For a time, though, I used to be on the other end of the line. I spent about two weeks during the summer of 2003 at a small call center conducting surveys to businesses in the US. I felt like some kind of irritating insect talking to small business owners in an attempt to harvest marketing data. Every time I heard the line ring on my headset, I hoped for any reason to not have to talk to anyone. But most of the time someone answered and I'd have to go straight into reciting a scripted greeting trying to get that person to answer a series of questions.

It all would have been a little less mind-numbing if one was allowed to go at his/her own pace dialing each person. But, as anyone who has worked these sorts of jobs knows, telemarketers are hooked up to an automatic dialer. Companies want continuous outcalls.

So here I am repeating the same lines until they start becoming meaningless to me. This goes on for about four hours, then lunch, then four more hours. Monotony, day after day.

After that job, I somehow ended up at another similar position working for a company that is designed to "build credit" by giving people with bad credit scores a high limit credit card. Hmm. Anyway, it was another automatic dialer job repeating the same script to people although in an inbound call center. I got more varied responses ranging from people yelling at me for sending them an activated card in their name (its not activated) to people joking that they wanted this card to pay for another card (I bet they weren't joking). I talked to some of the strangest people during that job. These were usually the highlight of the day as any response out of the ordinary snaps me out of my zombified state repeating scripts all day. Some were just downright stupid. Every time I argued with someone on the phone I had to laugh. That didn't help my relationships with the supervisors but it was either that or I was going to snap from the frustration and scream my head off. Yep, it's real fulfilling to perform a job you hate day after day.

The last call center gig I had was at a company that managed the collections department for a telecommunications corporation. I won't tell you which one. But it was, and still is, a major telecommunications corp. Now, this job wasn't like the last two I talk about above. You see, there's a difference between a customer service department and a collections department. Customer service wants to (or at least they should want to) help you. When you call the customer service department of a company, they are supposed to solve your problems. They are supposed to treat you well and keep you satisfied so that you keep your business with the company. That's why they have the power to make offers to keep you as a customer.
The collections department is not customer service. You owe the company money and they need you to pay it. My job was to collect. That's not to say that I was a jerk to customers or that I treated them badly. The point is that bills had to be paid.

See, when someone falls past due on their cell phone bill they received from this company, their service is shut off. The only number that can be dialed on the cell phone now is the one that leads directly to the collections department. Mostly everyone that I talked to was three or more months past due. So, they do have some leeway in terms of how long they have service if they don't pay up on time. But after three months, I need to get a credit card payment.

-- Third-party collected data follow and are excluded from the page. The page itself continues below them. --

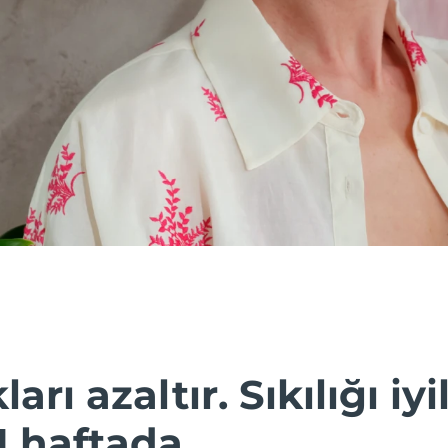
ları azaltır. Sıkılığı iyil
1 haftada.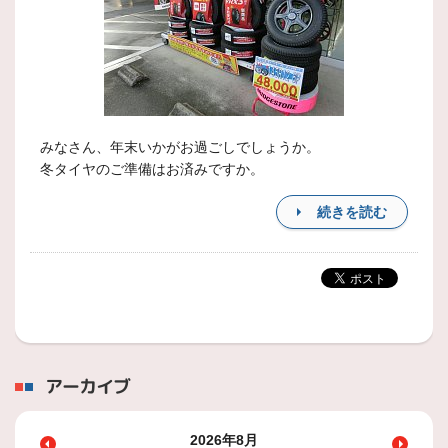
みなさん、年末いかがお過ごしでしょうか。
冬タイヤのご準備はお済みですか。
続きを読む
アーカイブ
2026年8月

A lot of people deny being that far behind on payments. But collections operators have access to a client's information including including their payment history. That made this job different from the two jobs I had before because the main goal was to collect. I didn't have to persuade someone to buy something or listen to a survey. If they didn't pay up, they didn't get their phone turned back on and eventually their delinquent account is reported to the three major credit bureaus. After being told this, people's attitudes change from rude and belligerent to accepting and calmed down. At that point, almost everyone comes up with the dough. I learned to be unwavering in the pursuit of collecting money. I mean, when you think about it, a cell phone is a luxury. Sob stories didn't work and neither did yelling, cussing, lying, or death threats. It wasn't the most glamorous job but hey, I called the shots this time.

After four short months, word comes down to the cubicles that our services will no longer be needed. All of the collections operators had done a swell job of harvesting the clients' money. But the corporation found people who would do what we did for a lot less. Yep, our positions were outsourced to Panama and India. But, hey, what did I care. I was starting my junior year in college two weeks from then. I got an end of term bonus and learned an important lesson. I never want to work in a call center again.